## TASK PROMPT
Leave out the pictures, then return the records word for word.

## INPUT RECORDS
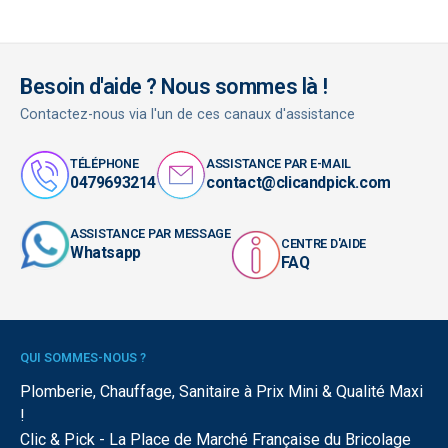
Besoin d'aide ? Nous sommes là !
Contactez-nous via l'un de ces canaux d'assistance
TÉLÉPHONE
ASSISTANCE PAR E-MAIL
0479693214
contact@clicandpick.com
ASSISTANCE PAR MESSAGE
CENTRE D'AIDE
Whatsapp
FAQ
QUI SOMMES-NOUS ?
Plomberie, Chauffage, Sanitaire à Prix Mini & Qualité Maxi
!
Clic & Pick - La Place de Marché Française du Bricolage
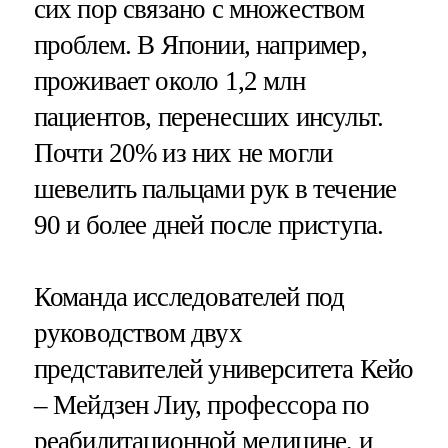
сих пор связано с множеством
проблем. В Японии, например,
проживает около 1,2 млн
пациентов, перенесших инсульт.
Почти 20% из них не могли
шевелить пальцами рук в течение
90 и более дней после приступа.
Команда исследователей под
руководством двух
представителей университета Кейо
– Мейдзен Лиу, профессора по
реабилитационной медицине, и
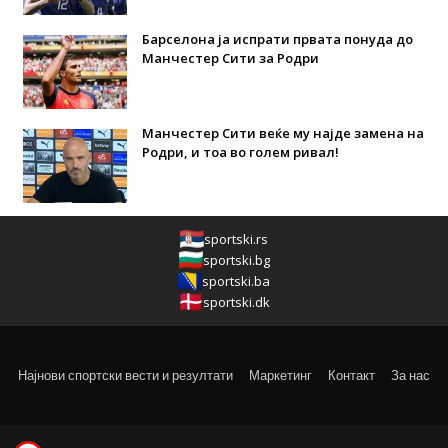
Барселона ја испрати првата понуда до
Манчестер Сити за Родри
Манчестер Сити веќе му најде замена на
Родри, и тоа во голем ривал!
sportski.rs
sportski.bg
sportski.ba
sportski.dk
Најнови спортски вести и резултати
Маркетинг
Контакт
За нас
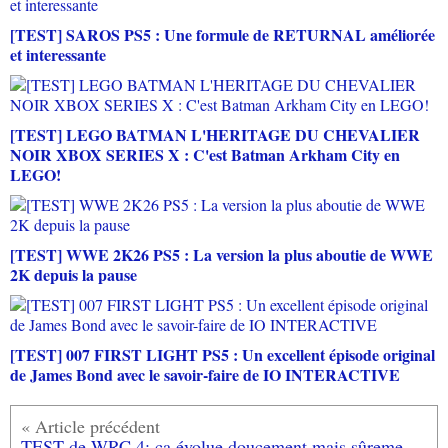
[TEST] SAROS PS5 : Une formule de RETURNAL améliorée
et interessante
[TEST] LEGO BATMAN L'HERITAGE DU CHEVALIER
NOIR XBOX SERIES X : C'est Batman Arkham City en
LEGO!
[TEST] WWE 2K26 PS5 : La version la plus aboutie de WWE
2K depuis la pause
[TEST] 007 FIRST LIGHT PS5 : Un excellent épisode original
de James Bond avec le savoir-faire de IO INTERACTIVE
TEST de WRC 4: ça évolue doucement mais sûrement... (testé sur XBOX 360)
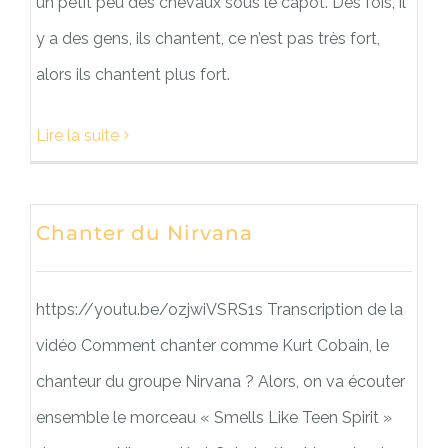
un petit peu des chevaux sous le capot. Des fois, il
y a des gens, ils chantent, ce n’est pas très fort,
alors ils chantent plus fort.
Lire la suite
Chanter du Nirvana
https://youtu.be/ozjwiVSRS1s Transcription de la
vidéo Comment chanter comme Kurt Cobain, le
chanteur du groupe Nirvana ? Alors, on va écouter
ensemble le morceau « Smells Like Teen Spirit »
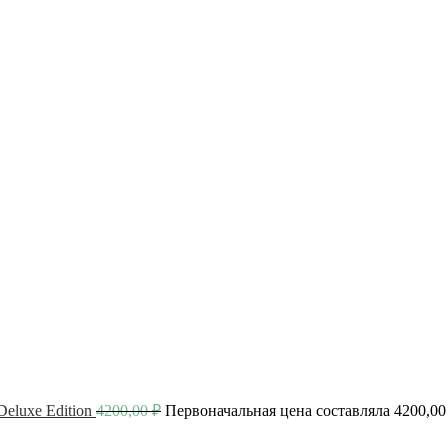
luxe Edition
4200,00
₽
Первоначальная цена составляла 4200,00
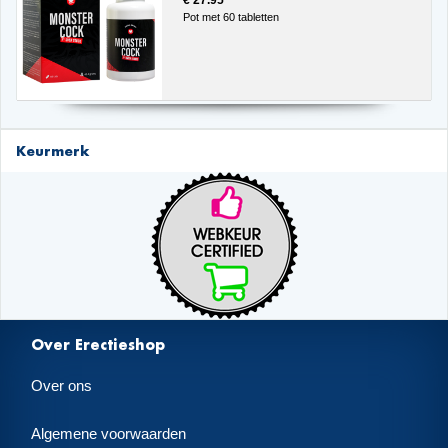
€ 27.95
Pot met 60 tabletten
Keurmerk
Over Erectieshop
Over ons
Algemene voorwaarden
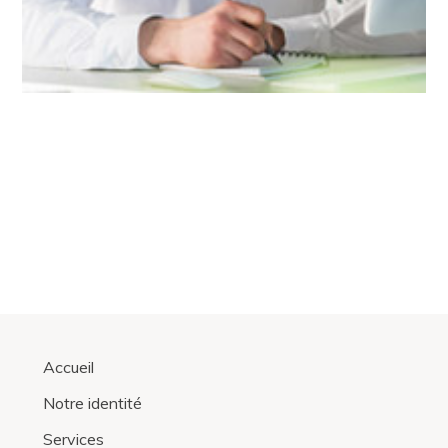
Accueil
Notre identité
Services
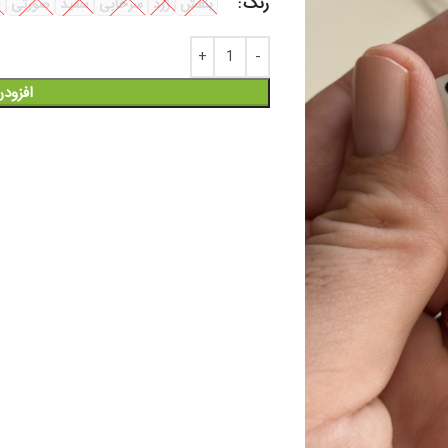
رنگ
بنفش
زرد
سرخابی
سفید
صورتی
ن
افزود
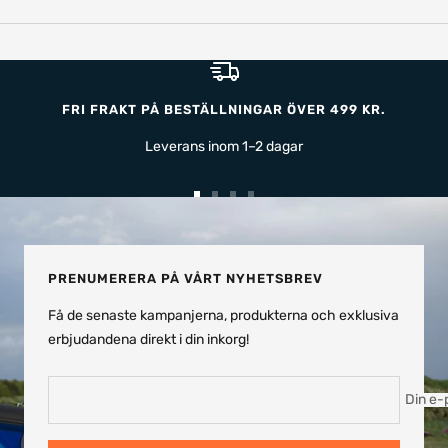
FRI FRAKT PÅ BESTÄLLNINGAR ÖVER 499 KR.
Leverans inom 1–2 dagar
Gå
Gå
Gå
Gå
till
till
till
till
bild
bild
bild
bild
1
2
3
4
PRENUMERERA PÅ VÅRT NYHETSBREV
Få de senaste kampanjerna, produkterna och exklusiva
erbjudandena direkt i din inkorg!
Din e-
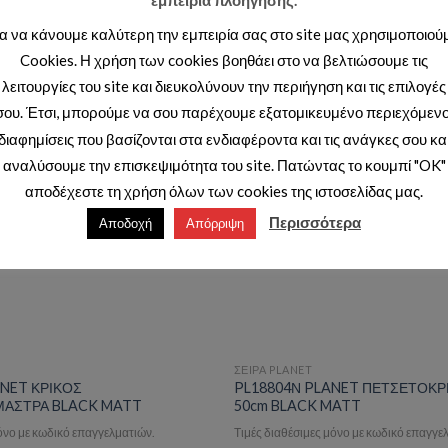
εμπειρία πλοήγησης.
ια να κάνουμε καλύτερη την εμπειρία σας στο site μας χρησιμοποιού
Cookies. Η χρήση των cookies βοηθάει στο να βελτιώσουμε τις
λειτουργίες του site και διευκολύνουν την περιήγηση και τις επιλογές
σου. Έτσι, μπορούμε να σου παρέχουμε εξατομικευμένο περιεχόμενο
Add to wishlist
Ad
διαφημίσεις που βασίζονται στα ενδιαφέροντα και τις ανάγκες σου κα
αναλύσουμε την επισκεψιμότητα του site. Πατώντας το κουμπί "OK"
αποδέχεστε τη χρήση όλων των cookies της ιστοσελίδας μας.
Περισσότερα
Αποδοχή
Απόρριψη
ΣΕΙΡΑ PLANET
NET ΚΡΙΚΟΣ
PL18804Ν PLANET ΠΕΤΣΕΤΟΚ
ΑΣΤΡΑ BLACK MATT
50cm BLACK MATT
μόνο με κωδικό επαγγελματιών.
Τιμές διαθέσιμες μόνο με κωδικό επαγγε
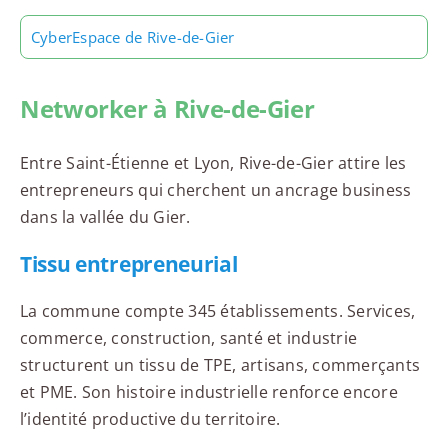
CyberEspace de Rive-de-Gier
Networker à Rive-de-Gier
Entre Saint-Étienne et Lyon, Rive-de-Gier attire les
entrepreneurs qui cherchent un ancrage business
dans la vallée du Gier.
Tissu entrepreneurial
La commune compte 345 établissements. Services,
commerce, construction, santé et industrie
structurent un tissu de TPE, artisans, commerçants
et PME. Son histoire industrielle renforce encore
l’identité productive du territoire.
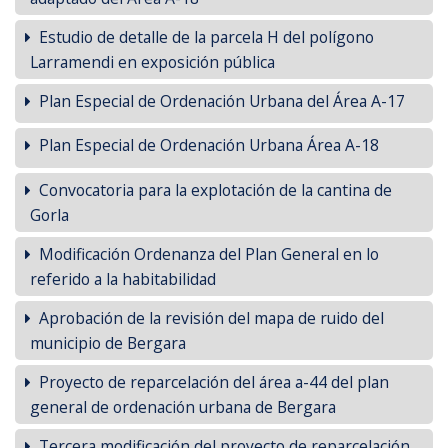
Estudio de detalle de la parcela H del polígono
Larramendi en exposición pública
Plan Especial de Ordenación Urbana del Área A-17
Plan Especial de Ordenación Urbana Área A-18
Convocatoria para la explotación de la cantina de
Gorla
Modificación Ordenanza del Plan General en lo
referido a la habitabilidad
Aprobación de la revisión del mapa de ruido del
municipio de Bergara
Proyecto de reparcelación del área a-44 del plan
general de ordenación urbana de Bergara
Tercera modificación del proyecto de reparcelación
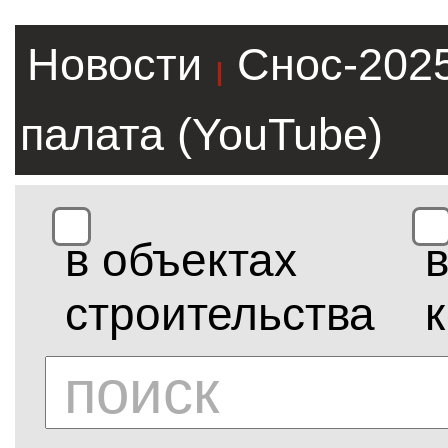
Новости
Снос-202
|
палата (YouTube)
в объектах
строительства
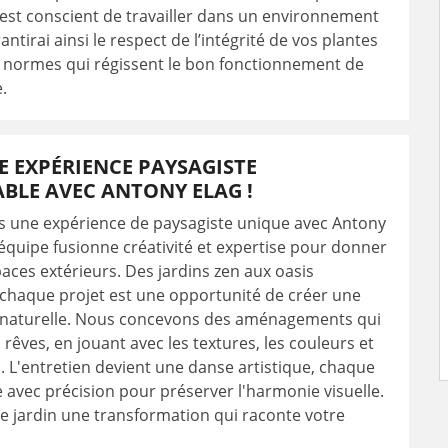
est conscient de travailler dans un environnement
rantirai ainsi le respect de l’intégrité de vos plantes
s normes qui régissent le bon fonctionnement de
.
E EXPÉRIENCE PAYSAGISTE
BLE AVEC ANTONY ELAG !
s une expérience de paysagiste unique avec Antony
 équipe fusionne créativité et expertise pour donner
paces extérieurs. Des jardins zen aux oasis
 chaque projet est une opportunité de créer une
 naturelle. Nous concevons des aménagements qui
 rêves, en jouant avec les textures, les couleurs et
. L'entretien devient une danse artistique, chaque
ée avec précision pour préserver l'harmonie visuelle.
re jardin une transformation qui raconte votre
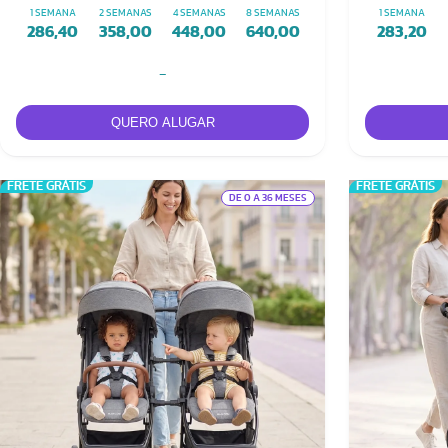
Moisés
1 SEMANA
2 SEMANAS
4 SEMANAS
8 SEMANAS
1 SEMANA
286,40
358,00
448,00
640,00
283,20
-
FRETE GRÁTIS
FRETE GRÁTIS
DE 0 A 36 MESES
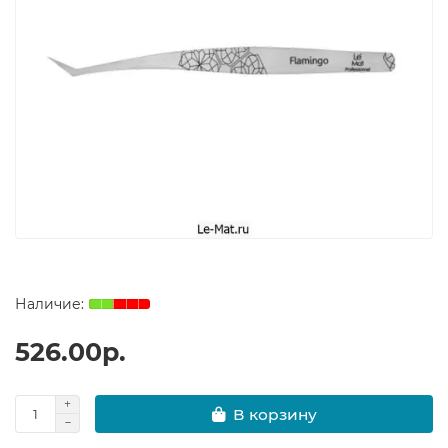
526.00р.
В корзину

## RESPONSE AREA
Besoin d'aide ? Nous sommes là !
Contactez-nous via l'un de ces canaux d'assistance
TÉLÉPHONE
ASSISTANCE PAR E-MAIL
0479693214
contact@clicandpick.com
ASSISTANCE PAR MESSAGE
CENTRE D'AIDE
Whatsapp
FAQ
QUI SOMMES-NOUS ?
Plomberie, Chauffage, Sanitaire à Prix Mini & Qualité Maxi
!
Clic & Pick - La Place de Marché Française du Bricolage
сих пор связано с множеством
проблем. В Японии, например,
проживает около 1,2 млн
пациентов, перенесших инсульт.
Почти 20% из них не могли
шевелить пальцами рук в течение
90 и более дней после приступа.
Команда исследователей под
руководством двух
представителей университета Кейо
– Мейдзен Лиу, профессора по
реабилитационной медицине, и
Барселона ја испрати првата понуда до
Манчестер Сити за Родри
Манчестер Сити веќе му најде замена на
Родри, и тоа во голем ривал!
sportski.rs
sportski.bg
sportski.ba
sportski.dk
Најнови спортски вести и резултати
Маркетинг
Контакт
За нас
[TEST] SAROS PS5 : Une formule de RETURNAL améliorée
et interessante
[TEST] LEGO BATMAN L'HERITAGE DU CHEVALIER
NOIR XBOX SERIES X : C'est Batman Arkham City en
LEGO!
[TEST] WWE 2K26 PS5 : La version la plus aboutie de WWE
2K depuis la pause
[TEST] 007 FIRST LIGHT PS5 : Un excellent épisode original
de James Bond avec le savoir-faire de IO INTERACTIVE
TEST de WRC 4: ça évolue doucement mais sûrement... (testé sur XBOX 360)
un petit peu des chevaux sous le capot. Des fois, il
y a des gens, ils chantent, ce n’est pas très fort,
alors ils chantent plus fort.
Lire la suite
Chanter du Nirvana
https://youtu.be/ozjwiVSRS1s Transcription de la
vidéo Comment chanter comme Kurt Cobain, le
chanteur du groupe Nirvana ? Alors, on va écouter
ensemble le morceau « Smells Like Teen Spirit »
luxe Edition
4200,00
₽
Первоначальная цена составляла 4200,00
€ 27.95
Pot met 60 tabletten
Keurmerk
Over Erectieshop
Over ons
Algemene voorwaarden
Accueil
Notre identité
Services
رنگ
بنفش
زرد
سرخابی
سفید
صورتی
ن
افزود
FRI FRAKT PÅ BESTÄLLNINGAR ÖVER 499 KR.
Leverans inom 1–2 dagar
Gå
Gå
Gå
Gå
till
till
till
till
bild
bild
bild
bild
1
2
3
4
PRENUMERERA PÅ VÅRT NYHETSBREV
Få de senaste kampanjerna, produkterna och exklusiva
erbjudandena direkt i din inkorg!
Din e-
εμπειρία πλοήγησης.
ια να κάνουμε καλύτερη την εμπειρία σας στο site μας χρησιμοποιού
Cookies. Η χρήση των cookies βοηθάει στο να βελτιώσουμε τις
λειτουργίες του site και διευκολύνουν την περιήγηση και τις επιλογές
σου. Έτσι, μπορούμε να σου παρέχουμε εξατομικευμένο περιεχόμενο
Add to wishlist
Ad
διαφημίσεις που βασίζονται στα ενδιαφέροντα και τις ανάγκες σου κα
αναλύσουμε την επισκεψιμότητα του site. Πατώντας το κουμπί "OK"
αποδέχεστε τη χρήση όλων των cookies της ιστοσελίδας μας.
Περισσότερα
Αποδοχή
Απόρριψη
ΣΕΙΡΑ PLANET
NET ΚΡΙΚΟΣ
PL18804Ν PLANET ΠΕΤΣΕΤΟΚ
ΑΣΤΡΑ BLACK MATT
50cm BLACK MATT
μόνο με κωδικό επαγγελματιών.
Τιμές διαθέσιμες μόνο με κωδικό επαγγε
CyberEspace de Rive-de-Gier
Networker à Rive-de-Gier
Entre Saint-Étienne et Lyon, Rive-de-Gier attire les
entrepreneurs qui cherchent un ancrage business
dans la vallée du Gier.
Tissu entrepreneurial
La commune compte 345 établissements. Services,
commerce, construction, santé et industrie
structurent un tissu de TPE, artisans, commerçants
et PME. Son histoire industrielle renforce encore
l’identité productive du territoire.
Estudio de detalle de la parcela H del polígono
Larramendi en exposición pública
Plan Especial de Ordenación Urbana del Área A-17
Plan Especial de Ordenación Urbana Área A-18
Convocatoria para la explotación de la cantina de
Gorla
Modificación Ordenanza del Plan General en lo
referido a la habitabilidad
Aprobación de la revisión del mapa de ruido del
municipio de Bergara
Proyecto de reparcelación del área a-44 del plan
general de ordenación urbana de Bergara
Tercera modificación del proyecto de reparcelación
Новости
Снос-202
|
палата (YouTube)
в объектах
строительства
est conscient de travailler dans un environnement
rantirai ainsi le respect de l’intégrité de vos plantes
s normes qui régissent le bon fonctionnement de
.
E EXPÉRIENCE PAYSAGISTE
BLE AVEC ANTONY ELAG !
s une expérience de paysagiste unique avec Antony
 équipe fusionne créativité et expertise pour donner
paces extérieurs. Des jardins zen aux oasis
 chaque projet est une opportunité de créer une
 naturelle. Nous concevons des aménagements qui
 rêves, en jouant avec les textures, les couleurs et
. L'entretien devient une danse artistique, chaque
ée avec précision pour préserver l'harmonie visuelle.
re jardin une transformation qui raconte votre
Moisés
1 SEMANA
2 SEMANAS
4 SEMANAS
8 SEMANAS
1 SEMANA
286,40
358,00
448,00
640,00
283,20
-
FRETE GRÁTIS
FRETE GRÁTIS
DE 0 A 36 MESES
526.00р.
В корзину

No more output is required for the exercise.